La phase II. En sus des paramètres évalués lors de la précédente phase, la phase II évalue entre autres la réponse dose-effet, la posologie optimale (dose minimale qui assure un effet thérapeutique optimal et la dose maximale sans effet nocif sur le participant) et les effets thérapeutiques du produit d’investigation, notamment son efficacité. Le nombre de participants, là aussi des sujets sains ou des malades (traitement d’une affection donnée) est de l’ordre de cent, voire plus selon les protocoles. Et, enfants et femmes en âge de procréer peuvent prendre part à cette phase. Au cours de cette phase, le produit d’investigation est comparé à un autre médicament connu pour le traitement de la maladie visée. L’allocation du « traitement » à chaque groupe de participants se faisant de façon aléatoire (randomisée), en simple ou en double aveugle.
C’est-à-dire que seul le participant ou le participant et les chercheurs ignorent le traitement reçu par chacun des sujets afin d’être le plus objectif possible. Dans le cas où les résultats de cette phase sont concluants, l’autorisation est donnée pour la poursuite des essais vers une phase III.
La phase III constitue la dernière étape avant la mise sur le marché du produit d’investigation. Elle évalue principalement l’efficacité thérapeutique du produit d’investigation et les effets inattendus dudit produit. Lorsqu’un traitement existe déjà pour la pathologie qui fait l’objet de la recherche, le produit d’investigation et ledit traitement sont alloués de façon aléatoire aux participants. Les deux traitements sont ainsi comparés en termes d’efficacité. La phase III porte généralement sur plusieurs centaines de participants, sinon plus (exception faite des maladies rares). Les études de phase III sont généralement multicentriques impliquant préférentiellement plusieurs pays, voire divers continents. Cette phase peut s’étendre sur plusieurs années (2 à 4 ans, par exemple). Cette durée relativement longue permet de suivre les effets secondaires sur une période plus longue car, la durée plus courte des premières phases peut, dans certains cas ne pas suffire à observer certains événements liés à la prise du produit d’investigation. Les résultats de la phase III sont déterminants pour la mise sur le marché du produit d’investigation. Ces résultats seront par la suite analysés (en s’appuyant sur la statistique appropriée) par divers organismes de contrôle, en l’occurrence les autorités de régulation. L’utilisation de tests inappropriés peut invalider des résultats et par conséquent mettre fin au déroulement d’une étude.

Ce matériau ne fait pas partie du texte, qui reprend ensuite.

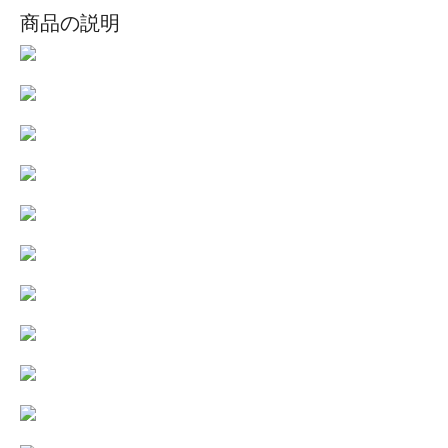
商品の説明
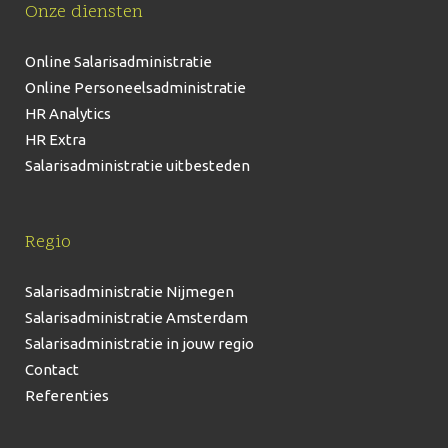
Onze diensten
Online Salarisadministratie
Online Personeelsadministratie
HR Analytics
HR Extra
Salarisadministratie uitbesteden
Regio
Salarisadministratie Nijmegen
Salarisadministratie Amsterdam
Salarisadministratie in jouw regio
Contact
Referenties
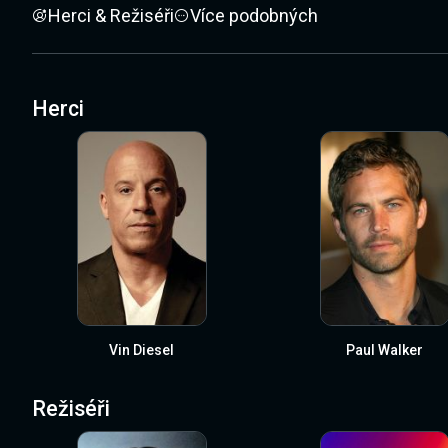
Herci & Režiséři
Více podobných
Herci
Vin Diesel
Paul Walker
Režiséři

La phase IV. Celle-ci concerne les médicaments ayant reçus l’autorisation de mise sur le marché (AMM). C’est la phase de la pharmacovigilance; elle consiste à surveiller les effets secondaires du médicament dans les conditions normales d’utilisation et par une population plus large, dans le monde entier. De même, les indications et l’usage hors AMM sont également notés. Cette phase est obligatoire pour les laboratoires propriétaires du médicament qui sont tenus de rapporter tous les effets secondaires ou complications dûs au médicament, aux autorités de régulation de la santé (OMS et/ou Etats).
Le propos de cette contribution était de présenter les différentes étapes de la recherche clinique. Mais, il me semble important de souligner (sans acharnement) que la recherche clinique évolue dans un corpus légal et réglementaire contraignant. Cette réglementation établit des normes et des standards qui obligent les chercheurs et les promoteurs (ou sponsors) à ne pas faire selon leur bon-vouloir. Ces normes et standards sont établis pour garantir la qualité des travaux qui ont été menés. En cela, aucune dérogation n’est possible !
Parmi les acteurs majeurs de la recherche clinique, il n’est pas inutile d’évoquer (même brièvement) le rôle des comités d’éthique et des autorités de régulation.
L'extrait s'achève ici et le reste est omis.